START Material for this task
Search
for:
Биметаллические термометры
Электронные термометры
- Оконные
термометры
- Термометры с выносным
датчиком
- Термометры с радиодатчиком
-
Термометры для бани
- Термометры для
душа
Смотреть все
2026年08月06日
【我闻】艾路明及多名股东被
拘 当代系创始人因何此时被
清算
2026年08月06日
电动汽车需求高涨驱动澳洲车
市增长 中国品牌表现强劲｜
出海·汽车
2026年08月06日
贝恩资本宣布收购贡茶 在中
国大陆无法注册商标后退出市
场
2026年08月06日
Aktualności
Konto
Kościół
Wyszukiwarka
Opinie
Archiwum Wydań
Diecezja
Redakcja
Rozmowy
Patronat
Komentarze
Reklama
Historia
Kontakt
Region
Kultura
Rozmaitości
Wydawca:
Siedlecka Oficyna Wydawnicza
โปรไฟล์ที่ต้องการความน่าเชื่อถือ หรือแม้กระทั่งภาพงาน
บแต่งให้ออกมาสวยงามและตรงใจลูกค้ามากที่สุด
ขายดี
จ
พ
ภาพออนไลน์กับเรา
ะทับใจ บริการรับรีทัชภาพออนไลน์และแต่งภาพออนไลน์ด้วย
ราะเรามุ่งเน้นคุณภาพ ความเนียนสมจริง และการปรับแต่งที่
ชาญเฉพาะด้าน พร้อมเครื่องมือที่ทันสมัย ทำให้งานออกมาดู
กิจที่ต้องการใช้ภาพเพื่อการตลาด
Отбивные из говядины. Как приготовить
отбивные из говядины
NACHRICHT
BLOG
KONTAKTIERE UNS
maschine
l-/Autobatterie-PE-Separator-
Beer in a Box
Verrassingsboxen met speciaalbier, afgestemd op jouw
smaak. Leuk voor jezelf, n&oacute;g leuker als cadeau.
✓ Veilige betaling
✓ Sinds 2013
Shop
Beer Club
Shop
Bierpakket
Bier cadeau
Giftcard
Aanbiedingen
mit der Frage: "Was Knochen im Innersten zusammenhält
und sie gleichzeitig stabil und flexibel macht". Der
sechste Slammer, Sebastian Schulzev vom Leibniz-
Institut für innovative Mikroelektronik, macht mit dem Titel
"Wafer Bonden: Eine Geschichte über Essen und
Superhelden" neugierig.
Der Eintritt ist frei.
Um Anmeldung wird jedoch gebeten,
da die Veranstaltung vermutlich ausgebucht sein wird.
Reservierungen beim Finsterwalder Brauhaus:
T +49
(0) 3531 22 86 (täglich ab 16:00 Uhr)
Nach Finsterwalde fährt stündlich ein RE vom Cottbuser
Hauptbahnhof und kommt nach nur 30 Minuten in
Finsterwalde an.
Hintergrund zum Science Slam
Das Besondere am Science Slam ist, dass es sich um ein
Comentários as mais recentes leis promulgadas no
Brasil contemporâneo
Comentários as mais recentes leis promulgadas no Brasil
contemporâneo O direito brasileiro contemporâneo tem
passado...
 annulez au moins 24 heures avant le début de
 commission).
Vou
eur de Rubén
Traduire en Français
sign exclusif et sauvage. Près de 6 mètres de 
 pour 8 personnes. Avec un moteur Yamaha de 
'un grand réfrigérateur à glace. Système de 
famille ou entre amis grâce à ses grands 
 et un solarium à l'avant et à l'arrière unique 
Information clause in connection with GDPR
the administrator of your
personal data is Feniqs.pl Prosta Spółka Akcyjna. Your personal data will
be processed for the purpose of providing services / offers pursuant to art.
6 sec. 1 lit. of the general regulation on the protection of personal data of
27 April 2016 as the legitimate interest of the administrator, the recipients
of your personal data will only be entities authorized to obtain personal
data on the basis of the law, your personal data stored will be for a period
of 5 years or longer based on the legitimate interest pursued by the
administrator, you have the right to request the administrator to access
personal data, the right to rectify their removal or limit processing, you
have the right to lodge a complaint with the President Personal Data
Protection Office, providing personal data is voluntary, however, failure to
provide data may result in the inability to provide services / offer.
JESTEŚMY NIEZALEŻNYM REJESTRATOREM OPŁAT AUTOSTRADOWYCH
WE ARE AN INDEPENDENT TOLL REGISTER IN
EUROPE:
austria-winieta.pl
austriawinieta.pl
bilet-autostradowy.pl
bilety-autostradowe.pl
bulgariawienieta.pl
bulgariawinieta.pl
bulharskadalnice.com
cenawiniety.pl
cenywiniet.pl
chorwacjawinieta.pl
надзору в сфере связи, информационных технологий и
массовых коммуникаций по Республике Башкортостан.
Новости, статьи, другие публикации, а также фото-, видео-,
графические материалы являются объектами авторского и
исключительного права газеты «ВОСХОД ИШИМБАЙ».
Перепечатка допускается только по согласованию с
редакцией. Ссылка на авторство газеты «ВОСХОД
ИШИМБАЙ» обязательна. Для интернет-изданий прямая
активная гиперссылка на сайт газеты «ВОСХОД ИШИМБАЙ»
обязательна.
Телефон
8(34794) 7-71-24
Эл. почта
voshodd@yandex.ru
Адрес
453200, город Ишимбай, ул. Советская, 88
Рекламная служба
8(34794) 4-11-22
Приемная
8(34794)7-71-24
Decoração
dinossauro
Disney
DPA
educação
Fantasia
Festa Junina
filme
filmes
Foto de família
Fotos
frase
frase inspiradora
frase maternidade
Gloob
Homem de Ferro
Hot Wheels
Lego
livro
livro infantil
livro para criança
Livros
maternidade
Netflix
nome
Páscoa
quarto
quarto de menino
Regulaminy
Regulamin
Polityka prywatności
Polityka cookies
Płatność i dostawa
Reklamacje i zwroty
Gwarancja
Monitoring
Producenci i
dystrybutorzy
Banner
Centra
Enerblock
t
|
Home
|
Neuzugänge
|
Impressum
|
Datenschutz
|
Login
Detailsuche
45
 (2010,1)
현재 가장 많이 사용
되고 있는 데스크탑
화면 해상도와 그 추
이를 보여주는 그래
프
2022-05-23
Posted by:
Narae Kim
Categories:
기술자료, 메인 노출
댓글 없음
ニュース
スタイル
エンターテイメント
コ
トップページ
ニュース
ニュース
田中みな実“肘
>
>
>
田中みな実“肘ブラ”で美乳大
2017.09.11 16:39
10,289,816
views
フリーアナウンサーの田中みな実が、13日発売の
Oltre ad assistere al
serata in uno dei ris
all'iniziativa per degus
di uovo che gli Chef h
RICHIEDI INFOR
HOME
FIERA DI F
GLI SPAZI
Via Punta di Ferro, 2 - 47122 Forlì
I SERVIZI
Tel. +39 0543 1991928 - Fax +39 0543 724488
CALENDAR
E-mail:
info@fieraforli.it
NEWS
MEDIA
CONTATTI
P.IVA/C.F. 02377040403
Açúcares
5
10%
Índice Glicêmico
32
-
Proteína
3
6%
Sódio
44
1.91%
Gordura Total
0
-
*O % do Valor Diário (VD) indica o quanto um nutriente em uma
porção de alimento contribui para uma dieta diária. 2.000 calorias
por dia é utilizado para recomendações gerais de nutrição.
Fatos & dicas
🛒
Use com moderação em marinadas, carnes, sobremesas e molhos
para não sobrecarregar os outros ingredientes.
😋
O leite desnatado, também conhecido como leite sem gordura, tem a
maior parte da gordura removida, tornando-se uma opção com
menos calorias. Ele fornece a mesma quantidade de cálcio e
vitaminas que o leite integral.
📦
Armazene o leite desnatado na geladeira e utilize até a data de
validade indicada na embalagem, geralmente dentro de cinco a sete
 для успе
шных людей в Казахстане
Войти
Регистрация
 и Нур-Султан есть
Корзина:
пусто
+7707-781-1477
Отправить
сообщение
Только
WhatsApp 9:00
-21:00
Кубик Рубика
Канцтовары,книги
END Material for this task
Which lines above hold the string "administrator"? Show each of them.

the administrator of your
27 April 2016 as the legitimate interest of the administrator, the recipients
administrator, you have the right to request the administrator to access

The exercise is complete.